Problem to solve
Go through the data and report each line that holds the string "more".

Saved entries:
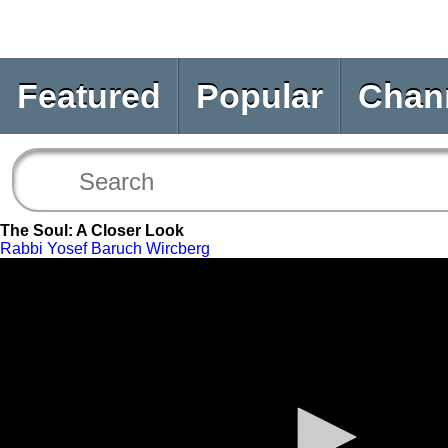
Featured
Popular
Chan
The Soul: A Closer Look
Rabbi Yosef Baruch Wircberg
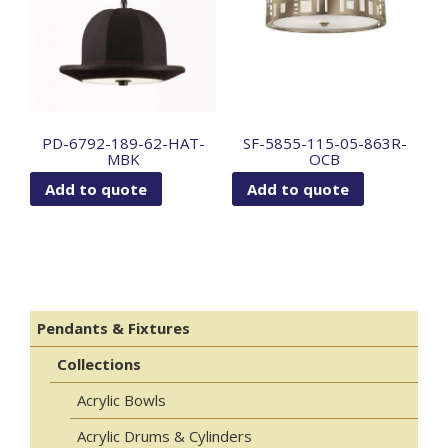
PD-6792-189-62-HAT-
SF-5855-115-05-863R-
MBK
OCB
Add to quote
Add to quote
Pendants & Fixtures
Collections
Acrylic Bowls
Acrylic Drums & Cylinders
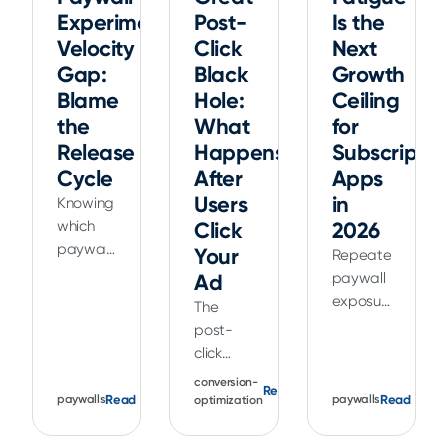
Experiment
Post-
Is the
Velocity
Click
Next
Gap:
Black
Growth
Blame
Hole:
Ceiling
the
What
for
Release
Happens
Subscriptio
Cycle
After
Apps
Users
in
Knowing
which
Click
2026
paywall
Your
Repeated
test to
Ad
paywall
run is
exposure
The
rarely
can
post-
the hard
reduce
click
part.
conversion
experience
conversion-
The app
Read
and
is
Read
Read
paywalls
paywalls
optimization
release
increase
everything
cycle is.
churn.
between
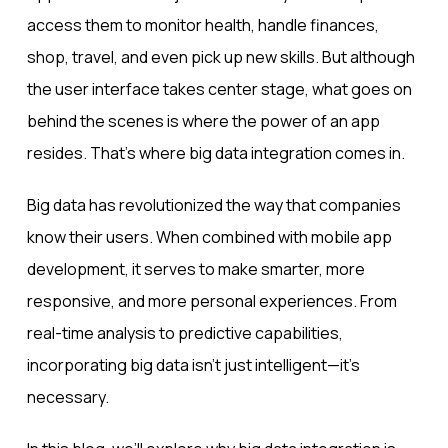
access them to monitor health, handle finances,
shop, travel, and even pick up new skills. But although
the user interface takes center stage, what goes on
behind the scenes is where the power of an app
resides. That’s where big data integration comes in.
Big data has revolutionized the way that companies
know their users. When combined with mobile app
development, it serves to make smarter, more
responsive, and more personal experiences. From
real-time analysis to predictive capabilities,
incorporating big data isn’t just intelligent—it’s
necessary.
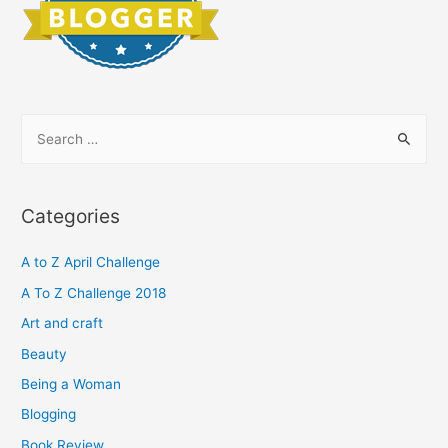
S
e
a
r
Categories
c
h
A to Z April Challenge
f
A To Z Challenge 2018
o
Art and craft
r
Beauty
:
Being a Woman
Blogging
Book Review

Response
development, it serves to make smarter, more
responsive, and more personal experiences. From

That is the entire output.